Por lo expuesto, fundado y con apoyo en los artículos 184, 188 y 190 de la Ley de Amparo, 34, 35, 41 fracciones II y V de la Ley Orgánica del Poder Judicial de la Federación, se resuelve:

ÚNICO.-Para los efectos precisados en la penúltima parte del considerando que inmediatamente antecede, la Justicia de la Unión ampara y protege a Flor de Liz Silván Montejo, contra el acto y la autoridad que se puntualizan en el primer resultando de esta ejecutoria.

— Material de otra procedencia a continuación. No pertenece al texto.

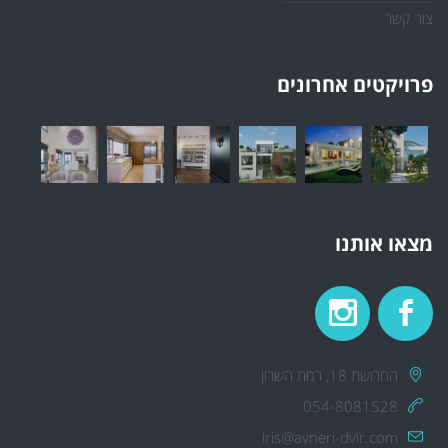
צור קשר
פרויקטים אחרונים
מצאו אותנו
החרושת 18, רמת השרון
054-8081528
iris@avneri-dvir.com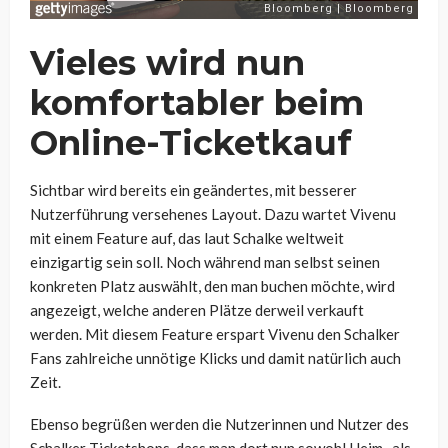
Vieles wird nun
komfortabler beim
Online-Ticketkauf
Sichtbar wird bereits ein geändertes, mit besserer
Nutzerführung versehenes Layout. Dazu wartet Vivenu
mit einem Feature auf, das laut Schalke weltweit
einzigartig sein soll. Noch während man selbst seinen
konkreten Platz auswählt, den man buchen möchte, wird
angezeigt, welche anderen Plätze derweil verkauft
werden. Mit diesem Feature erspart Vivenu den Schalker
Fans zahlreiche unnötige Klicks und damit natürlich auch
Zeit.
Ebenso begrüßen werden die Nutzerinnen und Nutzer des
Schalker Ticketshops, dass man dort nun sowohl Heim- als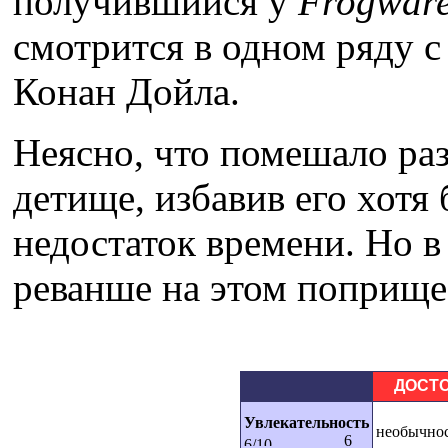
получившийся у
Frogwar
смотрится в одном ряду 
Конан Дойла.
Неясно, что помешало раз
детище, избавив его хотя 
недостаток времени. Но в
реванше на этом поприще 
ДОСТ
Увлекательность
необычнос
6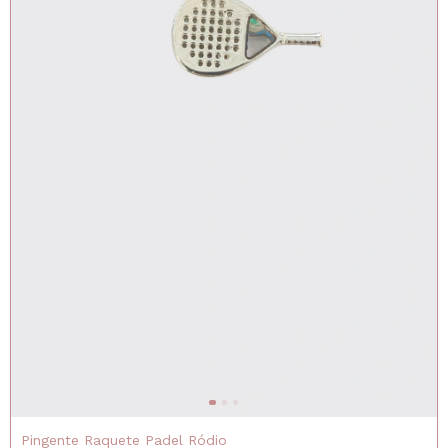
Pingente Raquete Padel Ródio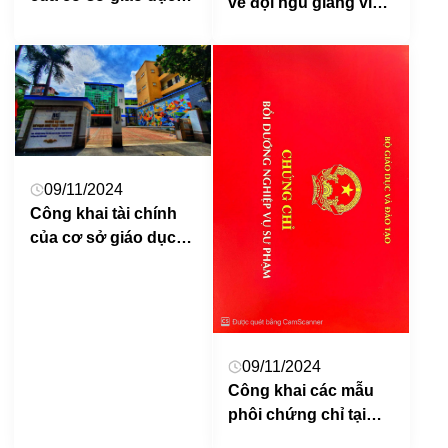
về đội ngũ giảng viên
thực hiện chương
cơ hữu của cơ sở
trình giáo dục Đại
giáo dục đại học,
học, chương trình
trường cao đẳng sư
giáo dục ngành Giáo
phạm, trung cấp sư
dục Mầm non trình độ
phạm, năm học 2023-
Cao đẳng
2024
09/11/2024
Công khai tài chính
của cơ sở giáo dục
đại học. trường cao
đẳng sư phạm, trung
cấp sư phạm năm
2023-2024
09/11/2024
Công khai các mẫu
phôi chứng chỉ tại
Trường ĐHSP Nghệ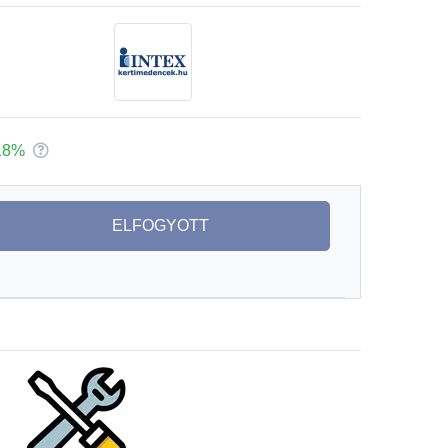
18%
ELFOGYOTT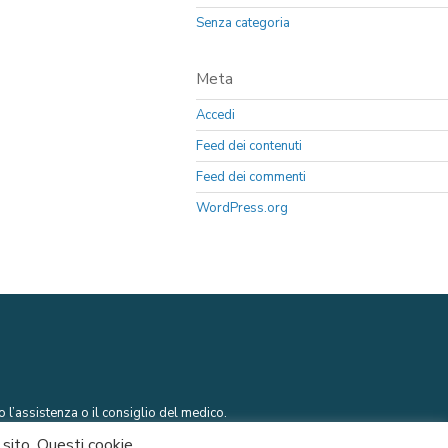
Senza categoria
Meta
Accedi
Feed dei contenuti
Feed dei commenti
WordPress.org
 l’assistenza o il consiglio del medico.
l sito. Questi cookie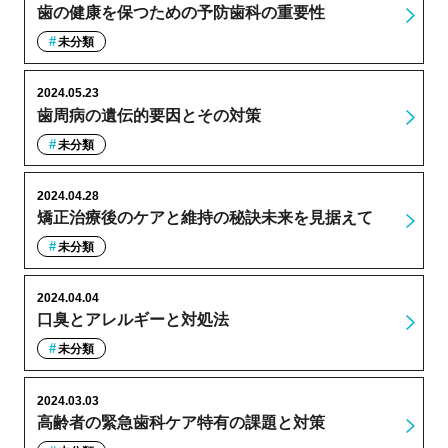
歯の健康を保つための予防歯科の重要性
未分類
2024.05.23
歯周病の遺伝的要因とその対策
未分類
2024.04.28
矯正治療後のケアと維持の秘訣未来を見据えて
未分類
2024.04.04
口臭とアレルギーと対処法
未分類
2024.03.03
高齢者の緊急歯科ケア特有の課題と対策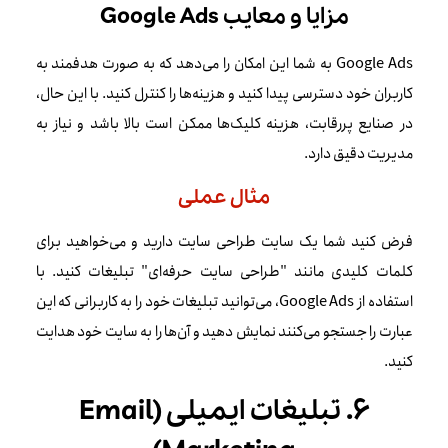
مزایا و معایب Google Ads
Google Ads به شما این امکان را می‌دهد که به صورت هدفمند به
کاربران خود دسترسی پیدا کنید و هزینه‌ها را کنترل کنید. با این حال،
در صنایع پررقابت، هزینه کلیک‌ها ممکن است بالا باشد و نیاز به
مدیریت دقیق دارد.
مثال عملی
فرض کنید شما یک سایت طراحی سایت دارید و می‌خواهید برای
کلمات کلیدی مانند "طراحی سایت حرفه‌ای" تبلیغات کنید. با
استفاده از Google Ads، می‌توانید تبلیغات خود را به کاربرانی که این
عبارت را جستجو می‌کنند نمایش دهید و آن‌ها را به سایت خود هدایت
کنید.
۶. تبلیغات ایمیلی (Email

Notifíquese como legalmente corresponda, tanto al quejoso como al agente del Ministerio Público Federal adscrito. Cúmplase y, en su oportunidad archívese el asunto.

Así lo resolvió el Tercer Tribunal Colegiado del Décimo Circuito, por unanimidad de votos de los ciudadanos Magistrados licenciados Leonardo Rodríguez Bastar, José Isabel Hernández Díaz y César Thomé González, siendo ponente el segundo de los nombrados.